Why should the hot dog—a food so entrenched in American culture that more than 150 million of them will be consumed this Independence Day, according to the National Hot Dog & Sausage Council—have needed such defending, and to a roomful of the men who should have been its most loyal allies? One compelling answer: Until the 1930s, when our hot-dog-lover-in-chief, Franklin Delano Roosevelt, gave hot dogs a much-needed boost, many Americans hated them.
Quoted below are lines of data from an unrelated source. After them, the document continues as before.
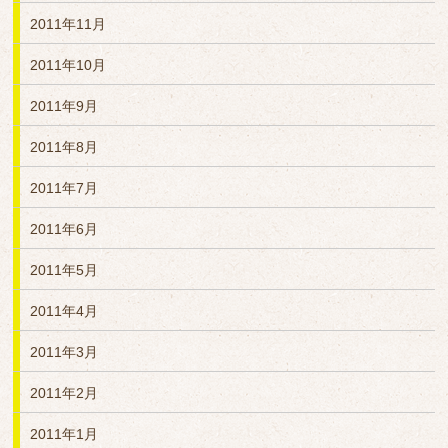
2011年11月
2011年10月
2011年9月
2011年8月
2011年7月
2011年6月
2011年5月
2011年4月
2011年3月
2011年2月
2011年1月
Newspaper articles from the early 1900s often make hot dogs, despite their widespread consumption at the time, seem like the lowest of the low. These were not plump Ball Park Franks you might squirt with primary-colored condiments and give to your five-year-old. They were gritty symbols of booze, drug dealers, and adulterated food. “SECRET OF HOT DOG IS EXPOSED,” said one 1921 Los Angeles Times story about a novel alcohol-smuggling technique, adding, “Innocent-Looking Sandwich Found to Contain Moonshine.” The connection between hot dogs and liquor was particularly strong. As a 1929 New York Times article put it, “For every frankfurter sold by a delicatessen in the ante-Volstead days, three had been speared and consumed by patrons of the saloon.” Even the tendency of reporters to bracket the term with quotation marks—”hot dogs”—gave the whole topic an air of shadiness and skepticism.